In Ethan’s car, he didn’t even get the ignition switched on before I was sobbing in the passenger seat, panicked heaving soaking the front of my shirt hands in fists over my eyes gasping for air rocking back and forth shaking like to break apart sobbing. Ethan got out of the car, came around to my side, opened the door, crouched down on the ground in front of me, and pulled me into his arms. We stayed like that till I was done, me leaning out of the passenger seat, folded in half, trembling and soaked, Ethan reaching up, crouching down, air and ground, sky and earth, all directions at once, his hands in my hair, on my neck, his whispers, indiscernible, in my ear. Finally, I was all out.
“I don’t think I can go out to dinner,” I said.

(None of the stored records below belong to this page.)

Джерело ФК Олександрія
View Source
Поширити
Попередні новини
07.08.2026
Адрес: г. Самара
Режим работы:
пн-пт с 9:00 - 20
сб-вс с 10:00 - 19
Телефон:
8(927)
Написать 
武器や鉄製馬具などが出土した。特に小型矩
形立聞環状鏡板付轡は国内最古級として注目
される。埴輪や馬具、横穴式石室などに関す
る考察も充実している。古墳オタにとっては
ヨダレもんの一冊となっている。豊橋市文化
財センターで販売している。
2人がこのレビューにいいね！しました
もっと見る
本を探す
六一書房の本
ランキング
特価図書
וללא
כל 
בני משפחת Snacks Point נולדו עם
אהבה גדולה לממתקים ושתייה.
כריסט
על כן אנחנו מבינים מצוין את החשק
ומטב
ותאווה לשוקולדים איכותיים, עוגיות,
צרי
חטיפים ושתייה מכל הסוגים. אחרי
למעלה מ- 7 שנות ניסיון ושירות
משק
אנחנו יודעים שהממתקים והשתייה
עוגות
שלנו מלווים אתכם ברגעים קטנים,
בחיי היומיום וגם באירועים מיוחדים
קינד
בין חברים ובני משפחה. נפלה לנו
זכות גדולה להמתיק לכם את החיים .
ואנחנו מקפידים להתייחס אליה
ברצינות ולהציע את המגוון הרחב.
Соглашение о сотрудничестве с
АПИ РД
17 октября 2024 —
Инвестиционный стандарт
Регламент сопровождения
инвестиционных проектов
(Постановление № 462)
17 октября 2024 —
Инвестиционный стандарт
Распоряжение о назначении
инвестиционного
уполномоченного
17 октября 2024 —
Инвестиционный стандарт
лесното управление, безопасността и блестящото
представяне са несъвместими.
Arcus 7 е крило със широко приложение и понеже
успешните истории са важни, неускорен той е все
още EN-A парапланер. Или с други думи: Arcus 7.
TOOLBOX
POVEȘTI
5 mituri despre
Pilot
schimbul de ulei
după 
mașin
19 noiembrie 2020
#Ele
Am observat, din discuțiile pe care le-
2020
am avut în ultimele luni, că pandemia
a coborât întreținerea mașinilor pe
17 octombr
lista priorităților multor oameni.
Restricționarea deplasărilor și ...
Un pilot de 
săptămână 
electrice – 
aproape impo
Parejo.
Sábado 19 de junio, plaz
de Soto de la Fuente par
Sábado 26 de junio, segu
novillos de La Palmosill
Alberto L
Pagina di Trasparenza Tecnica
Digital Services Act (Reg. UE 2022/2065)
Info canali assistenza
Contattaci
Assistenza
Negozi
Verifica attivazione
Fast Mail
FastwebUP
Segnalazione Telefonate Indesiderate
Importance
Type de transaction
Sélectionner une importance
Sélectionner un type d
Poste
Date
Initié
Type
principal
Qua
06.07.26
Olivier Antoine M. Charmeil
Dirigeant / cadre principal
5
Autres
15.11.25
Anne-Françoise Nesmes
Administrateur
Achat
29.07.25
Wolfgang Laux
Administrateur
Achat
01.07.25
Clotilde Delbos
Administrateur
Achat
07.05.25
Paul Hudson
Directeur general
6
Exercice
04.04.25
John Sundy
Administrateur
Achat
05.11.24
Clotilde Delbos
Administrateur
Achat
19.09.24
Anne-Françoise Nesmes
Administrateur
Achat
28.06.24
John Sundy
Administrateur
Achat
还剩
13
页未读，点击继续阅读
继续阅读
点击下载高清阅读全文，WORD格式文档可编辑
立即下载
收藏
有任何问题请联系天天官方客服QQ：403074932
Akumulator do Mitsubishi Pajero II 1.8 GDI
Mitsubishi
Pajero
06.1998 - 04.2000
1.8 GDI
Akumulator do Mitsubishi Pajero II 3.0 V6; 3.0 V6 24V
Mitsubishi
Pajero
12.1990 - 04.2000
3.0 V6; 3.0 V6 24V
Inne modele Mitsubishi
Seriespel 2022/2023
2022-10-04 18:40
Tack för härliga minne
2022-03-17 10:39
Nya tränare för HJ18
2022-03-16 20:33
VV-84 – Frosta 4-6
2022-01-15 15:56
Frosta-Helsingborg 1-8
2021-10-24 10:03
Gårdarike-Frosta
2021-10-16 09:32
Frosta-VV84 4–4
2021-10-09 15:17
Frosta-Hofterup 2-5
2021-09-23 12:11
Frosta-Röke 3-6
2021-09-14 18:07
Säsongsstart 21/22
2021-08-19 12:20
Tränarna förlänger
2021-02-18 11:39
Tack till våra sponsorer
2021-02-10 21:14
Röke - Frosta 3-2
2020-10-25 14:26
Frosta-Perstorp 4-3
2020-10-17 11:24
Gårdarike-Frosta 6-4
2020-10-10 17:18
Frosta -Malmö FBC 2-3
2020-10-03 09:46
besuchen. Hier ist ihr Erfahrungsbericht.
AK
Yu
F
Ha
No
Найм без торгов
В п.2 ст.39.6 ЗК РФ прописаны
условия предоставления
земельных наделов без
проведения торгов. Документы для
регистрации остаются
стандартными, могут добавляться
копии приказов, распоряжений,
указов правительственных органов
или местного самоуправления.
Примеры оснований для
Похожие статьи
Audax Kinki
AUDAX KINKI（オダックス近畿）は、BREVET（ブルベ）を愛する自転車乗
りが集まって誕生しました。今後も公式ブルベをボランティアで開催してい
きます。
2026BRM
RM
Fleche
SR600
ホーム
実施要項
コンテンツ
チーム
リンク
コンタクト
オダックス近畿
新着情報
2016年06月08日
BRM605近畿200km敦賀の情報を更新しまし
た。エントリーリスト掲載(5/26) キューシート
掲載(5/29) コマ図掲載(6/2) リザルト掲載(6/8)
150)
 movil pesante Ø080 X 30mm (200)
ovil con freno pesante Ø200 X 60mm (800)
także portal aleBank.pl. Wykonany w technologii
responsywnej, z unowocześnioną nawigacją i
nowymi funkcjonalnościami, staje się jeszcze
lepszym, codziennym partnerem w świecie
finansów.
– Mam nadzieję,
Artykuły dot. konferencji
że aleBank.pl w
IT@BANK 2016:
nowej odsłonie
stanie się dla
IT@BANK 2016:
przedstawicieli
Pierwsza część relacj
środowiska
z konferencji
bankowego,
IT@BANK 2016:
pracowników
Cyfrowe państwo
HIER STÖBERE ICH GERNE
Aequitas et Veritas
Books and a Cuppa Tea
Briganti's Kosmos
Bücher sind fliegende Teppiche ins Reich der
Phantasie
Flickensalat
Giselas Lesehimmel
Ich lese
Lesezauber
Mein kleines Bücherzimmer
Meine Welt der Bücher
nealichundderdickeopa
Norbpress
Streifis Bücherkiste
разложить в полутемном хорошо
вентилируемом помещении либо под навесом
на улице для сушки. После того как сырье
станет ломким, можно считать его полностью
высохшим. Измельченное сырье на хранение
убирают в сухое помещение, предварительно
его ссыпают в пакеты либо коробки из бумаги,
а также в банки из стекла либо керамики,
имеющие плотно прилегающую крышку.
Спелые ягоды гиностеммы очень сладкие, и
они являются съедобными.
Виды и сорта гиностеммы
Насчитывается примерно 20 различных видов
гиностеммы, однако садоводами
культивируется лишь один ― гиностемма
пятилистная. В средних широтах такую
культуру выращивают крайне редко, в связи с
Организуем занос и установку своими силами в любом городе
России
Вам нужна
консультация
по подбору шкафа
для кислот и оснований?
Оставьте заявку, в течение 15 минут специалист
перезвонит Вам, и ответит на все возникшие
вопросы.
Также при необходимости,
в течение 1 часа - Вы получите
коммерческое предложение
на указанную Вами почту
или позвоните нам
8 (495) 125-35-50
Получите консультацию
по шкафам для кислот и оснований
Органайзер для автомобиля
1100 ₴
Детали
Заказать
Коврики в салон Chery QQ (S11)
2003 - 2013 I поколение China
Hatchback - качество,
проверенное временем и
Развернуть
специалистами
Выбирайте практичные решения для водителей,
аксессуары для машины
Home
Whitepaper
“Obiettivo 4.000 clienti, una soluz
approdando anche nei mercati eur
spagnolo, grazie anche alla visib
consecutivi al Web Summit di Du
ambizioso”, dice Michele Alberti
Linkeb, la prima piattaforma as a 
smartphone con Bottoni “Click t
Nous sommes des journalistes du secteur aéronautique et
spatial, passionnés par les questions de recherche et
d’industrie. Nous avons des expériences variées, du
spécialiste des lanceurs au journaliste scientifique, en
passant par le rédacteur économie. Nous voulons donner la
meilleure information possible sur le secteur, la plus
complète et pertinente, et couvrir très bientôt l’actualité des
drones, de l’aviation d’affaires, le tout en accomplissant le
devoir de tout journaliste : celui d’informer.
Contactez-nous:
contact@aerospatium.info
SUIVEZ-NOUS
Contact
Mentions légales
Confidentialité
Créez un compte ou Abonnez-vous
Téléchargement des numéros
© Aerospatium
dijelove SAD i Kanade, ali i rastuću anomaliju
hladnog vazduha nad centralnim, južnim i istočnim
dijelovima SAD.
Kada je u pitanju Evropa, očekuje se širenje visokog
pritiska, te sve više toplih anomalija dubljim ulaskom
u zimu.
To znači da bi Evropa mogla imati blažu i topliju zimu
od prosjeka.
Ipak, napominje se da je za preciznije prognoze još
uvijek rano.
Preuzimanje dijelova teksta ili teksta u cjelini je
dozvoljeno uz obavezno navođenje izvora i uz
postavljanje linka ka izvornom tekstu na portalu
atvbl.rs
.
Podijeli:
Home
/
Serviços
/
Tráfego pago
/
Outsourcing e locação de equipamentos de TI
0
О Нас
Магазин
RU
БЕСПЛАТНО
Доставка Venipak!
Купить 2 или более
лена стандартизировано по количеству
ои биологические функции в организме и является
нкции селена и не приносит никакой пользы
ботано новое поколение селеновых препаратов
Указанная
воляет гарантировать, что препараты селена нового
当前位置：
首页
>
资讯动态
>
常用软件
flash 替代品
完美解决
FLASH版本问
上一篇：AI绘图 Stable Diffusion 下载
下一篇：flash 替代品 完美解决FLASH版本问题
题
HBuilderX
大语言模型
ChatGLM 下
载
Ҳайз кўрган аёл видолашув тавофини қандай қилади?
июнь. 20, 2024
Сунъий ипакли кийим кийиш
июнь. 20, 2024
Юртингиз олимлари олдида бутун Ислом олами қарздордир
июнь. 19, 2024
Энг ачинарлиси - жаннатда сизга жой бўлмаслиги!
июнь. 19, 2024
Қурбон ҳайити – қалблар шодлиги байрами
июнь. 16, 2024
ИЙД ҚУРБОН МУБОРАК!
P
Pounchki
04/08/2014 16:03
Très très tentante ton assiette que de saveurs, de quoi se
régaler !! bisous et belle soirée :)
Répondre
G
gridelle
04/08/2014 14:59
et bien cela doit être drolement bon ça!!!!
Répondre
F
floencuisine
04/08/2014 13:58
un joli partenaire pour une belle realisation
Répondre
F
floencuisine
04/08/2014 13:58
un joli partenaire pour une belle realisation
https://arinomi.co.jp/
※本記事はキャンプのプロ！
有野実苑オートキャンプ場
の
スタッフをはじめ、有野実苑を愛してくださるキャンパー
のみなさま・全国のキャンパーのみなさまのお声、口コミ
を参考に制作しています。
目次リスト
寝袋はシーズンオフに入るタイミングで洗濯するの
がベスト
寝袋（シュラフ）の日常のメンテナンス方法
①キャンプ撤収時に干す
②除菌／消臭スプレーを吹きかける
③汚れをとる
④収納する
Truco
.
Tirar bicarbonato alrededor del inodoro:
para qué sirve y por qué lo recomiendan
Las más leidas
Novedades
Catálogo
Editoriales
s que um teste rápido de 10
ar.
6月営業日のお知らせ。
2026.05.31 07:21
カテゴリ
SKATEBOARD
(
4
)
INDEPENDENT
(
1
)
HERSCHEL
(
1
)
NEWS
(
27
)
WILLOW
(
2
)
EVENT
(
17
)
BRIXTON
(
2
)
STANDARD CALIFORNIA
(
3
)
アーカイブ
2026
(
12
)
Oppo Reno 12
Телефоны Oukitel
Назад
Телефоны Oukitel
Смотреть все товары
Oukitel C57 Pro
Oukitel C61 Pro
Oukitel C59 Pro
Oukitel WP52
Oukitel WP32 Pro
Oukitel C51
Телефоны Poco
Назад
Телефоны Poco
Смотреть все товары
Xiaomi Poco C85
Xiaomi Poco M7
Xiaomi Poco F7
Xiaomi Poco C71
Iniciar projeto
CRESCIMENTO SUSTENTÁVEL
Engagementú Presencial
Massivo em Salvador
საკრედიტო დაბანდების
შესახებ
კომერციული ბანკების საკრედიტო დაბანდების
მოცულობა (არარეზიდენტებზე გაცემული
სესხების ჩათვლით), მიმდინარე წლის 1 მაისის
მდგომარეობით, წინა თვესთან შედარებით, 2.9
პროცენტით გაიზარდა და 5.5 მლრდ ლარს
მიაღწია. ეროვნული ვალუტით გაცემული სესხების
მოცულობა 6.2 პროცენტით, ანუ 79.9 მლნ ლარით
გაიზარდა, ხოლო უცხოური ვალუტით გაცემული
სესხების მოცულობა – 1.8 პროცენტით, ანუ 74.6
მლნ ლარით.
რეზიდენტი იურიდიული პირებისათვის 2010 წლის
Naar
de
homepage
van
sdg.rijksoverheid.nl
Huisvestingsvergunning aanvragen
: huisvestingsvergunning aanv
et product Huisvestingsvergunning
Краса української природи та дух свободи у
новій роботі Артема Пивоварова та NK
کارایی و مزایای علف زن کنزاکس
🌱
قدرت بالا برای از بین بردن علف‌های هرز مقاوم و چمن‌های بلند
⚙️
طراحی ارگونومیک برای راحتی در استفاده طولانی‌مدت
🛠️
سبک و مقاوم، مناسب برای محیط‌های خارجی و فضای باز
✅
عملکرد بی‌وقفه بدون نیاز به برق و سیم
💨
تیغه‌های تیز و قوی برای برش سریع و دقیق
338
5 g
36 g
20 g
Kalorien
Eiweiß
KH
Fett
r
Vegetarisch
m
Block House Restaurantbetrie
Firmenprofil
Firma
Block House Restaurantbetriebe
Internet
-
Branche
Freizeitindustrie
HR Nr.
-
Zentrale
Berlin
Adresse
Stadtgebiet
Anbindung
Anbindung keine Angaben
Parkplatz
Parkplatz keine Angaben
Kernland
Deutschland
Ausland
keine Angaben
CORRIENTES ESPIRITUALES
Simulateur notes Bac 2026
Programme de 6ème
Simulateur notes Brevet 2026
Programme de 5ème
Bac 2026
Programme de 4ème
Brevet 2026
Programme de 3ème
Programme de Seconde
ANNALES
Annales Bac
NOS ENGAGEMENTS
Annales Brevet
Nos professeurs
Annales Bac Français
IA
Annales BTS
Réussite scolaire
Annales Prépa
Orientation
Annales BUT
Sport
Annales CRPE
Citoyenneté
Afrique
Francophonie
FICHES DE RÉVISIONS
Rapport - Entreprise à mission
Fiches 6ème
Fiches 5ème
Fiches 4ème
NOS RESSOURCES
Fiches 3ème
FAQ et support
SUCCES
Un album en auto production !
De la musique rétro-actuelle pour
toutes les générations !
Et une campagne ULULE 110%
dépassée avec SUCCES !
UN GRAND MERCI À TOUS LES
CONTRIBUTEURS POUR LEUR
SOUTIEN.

“Let’s eat at your place.”
“I don’t think I’m up to cooking.”
“I’ll cook.”
“You’ll cook?”
“Other people besides you can cook. I manage to feed myself nearly every day actually. Sometimes you have to let someone else make dinner,” he said. And then, “Janey, it’s going to be okay.” I didn’t believe him, but it was sweet of him to say so.
When we got in, the light on the machine was blinking.
Katie.
“Hey, it’s me. Couldn’t get you on your cell, but I wanted to check in, let you know we got here okay. Tried about fifty billion hors d’oeuvres. More tomorrow. It’s pretty crazy. We’re having a great time though. I also wanted to mention that Atlas had some diarrhea late last night and this morning. He seemed fine otherwise. I’m sure it’s nothing. Just wanted to make sure everything’s cool there. Oh well. See you tomorrow. Call me. Bye.”